- Meeting abstract
- Open Access
How does major abdominal surgery induce procalcitonin and IL-6 in the postoperative period?
- EK Karpel1
© Current Science Ltd 2000
- Published: 21 March 2000
- Liver Resection
- Infectious Complication
- Prospective Clinical Study
- Immunoradiometric Assay
Major abdominal surgery is often complicated by systemic inflammatory response (SIRS), local or general infection, sepsis and even septic shock. It is important to evaluate the risk of these serious complications to prevent them. It has been demonstrated that circulating markers of inflammation can be helpful in early diagnosis of surgical infection in the postoperative period. The aim of my study was to evaluate how major abdominal surgery induces interleukin 6 and procalcitonin by itself and to determine the usefulness of these markers in diagnosis of infectious complications.
Prospective clinical study approved by local Ethics Committee.
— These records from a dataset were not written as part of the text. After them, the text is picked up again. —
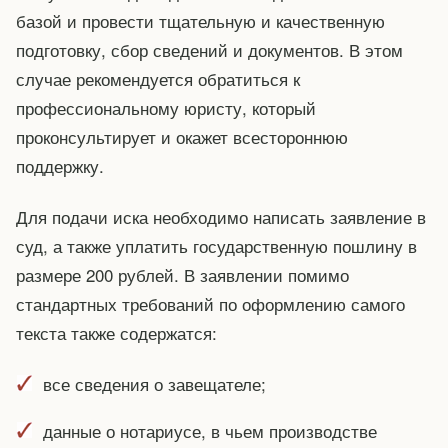
базой и провести тщательную и качественную
подготовку, сбор сведений и документов. В этом
случае рекомендуется обратиться к
профессиональному юристу, который
проконсультирует и окажет всестороннюю
поддержку.
Для подачи иска необходимо написать заявление в
суд, а также уплатить государственную пошлину в
размере 200 рублей. В заявлении помимо
стандартных требований по оформлению самого
текста также содержатся:
все сведения о завещателе;
данные о нотариусе, в чьем производстве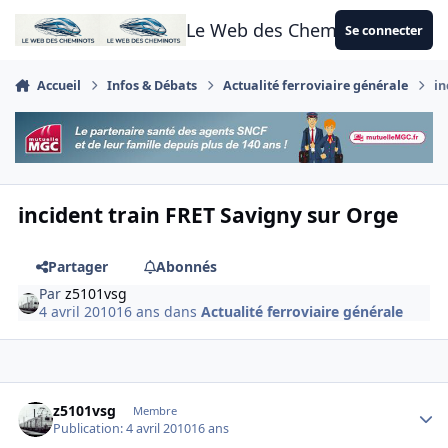
Aller au contenu
Le Web des Cheminots
Se connecter
Accueil
Infos & Débats
Actualité ferroviaire générale
in
incident train FRET Savigny sur Orge
Partager
Abonnés
Par
z5101vsg
4 avril 2010
16 ans
dans
Actualité ferroviaire générale
Author stats
z5101vsg
Membre
Publication:
4 avril 2010
16 ans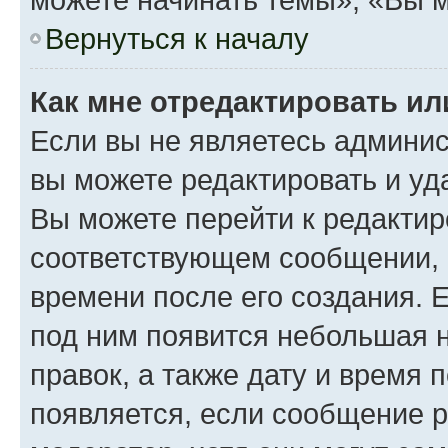
Вернуться к началу
Как мне отредактировать и
Если вы не являетесь админи
вы можете редактировать и уд
Вы можете перейти к редакти
соответствующем сообщении, и
времени после его создания. Е
под ним появится небольшая н
правок, а также дату и время 
появляется, если сообщение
Thirty patients, ASA II-IV, undergoing elective surgery of the gastrointestinal system were studied. Surgical procedures included: gastrectomy or oesophagus resection (N=10), Whipple's operation (N=10), bowel resection (N=5), partial liver resection (N=2), others (N=3). In all patients, antibiotic prophylaxis (24-48h) was applied. Eleven patients developed local infection (wound N=6, lung infection N=3) or general infection (N=2). None of the analysed patients died; the total period of hospital treatment varied from 15 to 110 days.
Blood samples were taken during induction of anaesthesia and on days 1, 3, 5 and 7 after surgery. IL-6 measurements were performed by immunoradiometric assay (IL-6-IRMA, BIOSOURCE) and procalcitonin was measured by illuminometric method (PCT LUMItest, Brahms). Number of SIRS criteria and SOFA score were assessed at the same time points.
We observed low plasma levels of both IL-6 and PCT prior to surgery and a slight increase in PCT at the first postoperative day in patients with signs of infection accompanied by increases in SIRS and SOFA assessment.
In two patients with general infection, the highest levels of PCT were 8.41 and 7.95 with IL-6 levels of 3500 and 3700 respectively.